I’m a big fan of David Mitchell - I devoured Cloud Atlas - although, perhaps oddly, I’ve not read The Thousand Autumns of Jacob De Zoet, which I suppose is a precursor to this book, so maybe I should have.
But, it it’s not necessary to have done so.
Mitchell’s way with prose is second-to-none.
He can create a world in a paragraph and destroy all your remaining hopes and dreams in another.
He’s also really mastered the multiple-narrator trick.
Each sounds distinct in a way that isn’t cloying, but natural.
Holly Sykes, the principal protagonist of this book is, well - she’s one of the best characters I’ve read in ages.
She’s inspirational, she’s tough, she’s smart.
She’s only the narrator in 2 sections, but features prominently in all.
Here’s an odd thing - with the exception of the epilogue (more in a moment), the narrators are universally dislikable.
The other characters get to shine when someone else is narrating them, but the narrators themselves do not.

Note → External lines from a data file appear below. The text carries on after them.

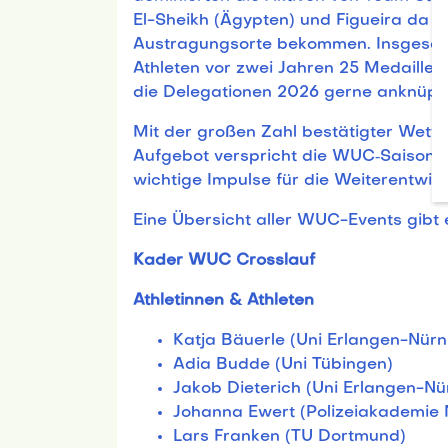
El-Sheikh (Ägypten) und Figueira da Fo
Austragungsorte bekommen. Insgesamt
Athleten vor zwei Jahren 25 Medaillen (
die Delegationen 2026 gerne anknüpf
Mit der großen Zahl bestätigter Wett
Aufgebot verspricht die WUC‑Saison 2
wichtige Impulse für die Weiterentwic
Eine Übersicht aller WUC-Events gibt
Kader WUC Crosslauf
Athletinnen & Athleten
Katja Bäuerle (Uni Erlangen-Nür
Adia Budde (Uni Tübingen)
Jakob Dieterich (Uni Erlangen-Nü
Johanna Ewert (Polizeiakademie
Lars Franken (TU Dortmund)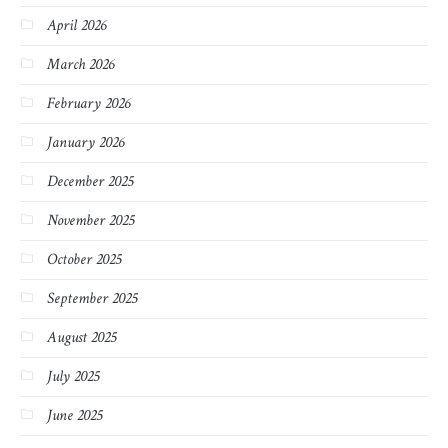
April 2026
March 2026
February 2026
January 2026
December 2025
November 2025
October 2025
September 2025
August 2025
July 2025
June 2025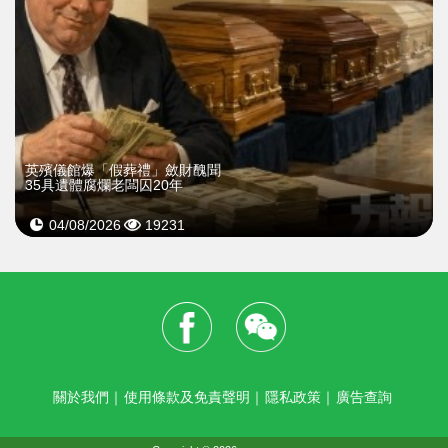
英殯儀館爆「假葬禮」斂財醜聞
35具遺體腐爛老闆囚20年
04/08/2026
19231
關於我們
｜
使用條款及免責聲明
｜
隱私政策
｜
廣告查詢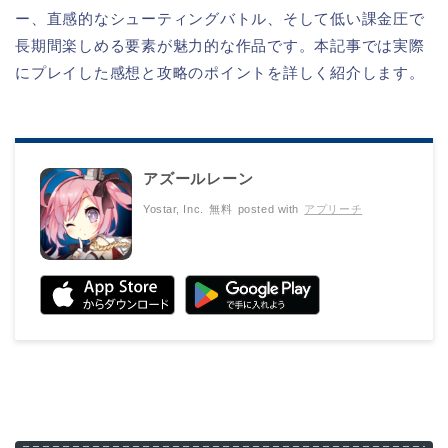
ー、直感的なシューティングバトル、そして低い課金圧で
長期間楽しめる要素が魅力的な作品です。本記事では実際
にプレイした感想と攻略のポイントを詳しく紹介します。
アズールレーン
Yostar, Inc.
無料
posted with
アプリーチ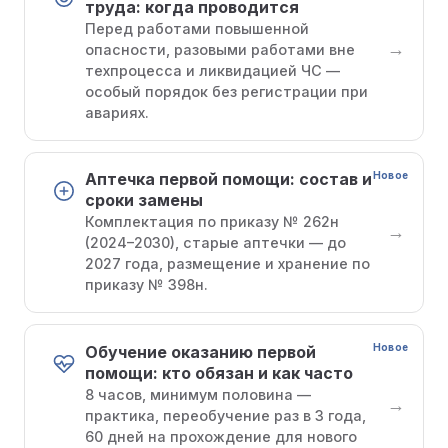
труда: когда проводится
Перед работами повышенной
→
опасности, разовыми работами вне
техпроцесса и ликвидацией ЧС —
особый порядок без регистрации при
авариях.
Новое
Аптечка первой помощи: состав и
сроки замены
Комплектация по приказу № 262н
→
(2024–2030), старые аптечки — до
2027 года, размещение и хранение по
приказу № 398н.
Новое
Обучение оказанию первой
помощи: кто обязан и как часто
8 часов, минимум половина —
→
практика, переобучение раз в 3 года,
60 дней на прохождение для нового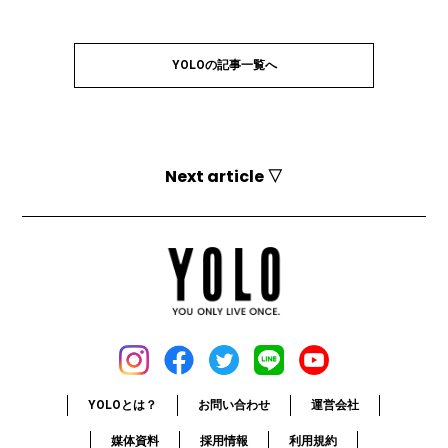
YOLOの記事一覧へ
Next article ▽
YOLOとは？
お問い合わせ
運営会社
媒体資料
採用情報
利用規約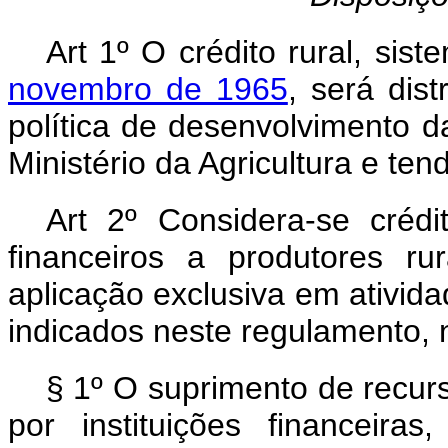
Art 1º O crédito rural, sis
novembro de 1965
, será dis
política de desenvolvimento d
Ministério da Agricultura e te
Art 2º Considera-se crédi
financeiros a produtores r
aplicação exclusiva em ativid
indicados neste regulamento, 
§ 1º O suprimento de recurs
por instituições financeir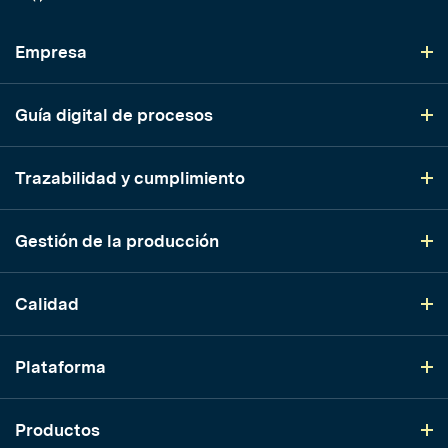
Empresa
Guía digital de procesos
Trazabilidad y cumplimiento
Gestión de la producción
Calidad
Plataforma
Productos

When we first meet Holly she’s a bratty teenager - not horrible, but not exactly nice or good.
But, tellingly, you already see the signs of worthiness that the latter narrators will expose.
But Hugo, Ed, Crispin & Marinus are all quite unlikable as narrators, though each gets varying degrees of remediation in the eyes of other narrators.
The primary sci-fi element running through the book is forgettable, oddly.
Indeed, my least favourite section is the primary dénouement, which is straight-up super-hero-immortal vs super-villain-immortal and not terribly well thought through, I thought. I found its own internal rules inconsistent, which is a cardinal sin for sci-fi/fantasy.
But, the book is so good this is easily pardoned.
And Holly.
Holly’s so damn great to read that she makes this section worth it.
Finally.
The epilogue: A post-internet, near-future (30-years-from-now) post-apocalyptic world that is so horrifyingly plausible that it left me fairly shattered after reading.
Honestly, the first 500-odd pages are worth it just to read this - but DO read the first 3 sections at least to give this the real weight it deserves.
Lastly, there’s a nice (I’m assuming) hat-tip in the book to Vancouver’s own Douglas Coupland.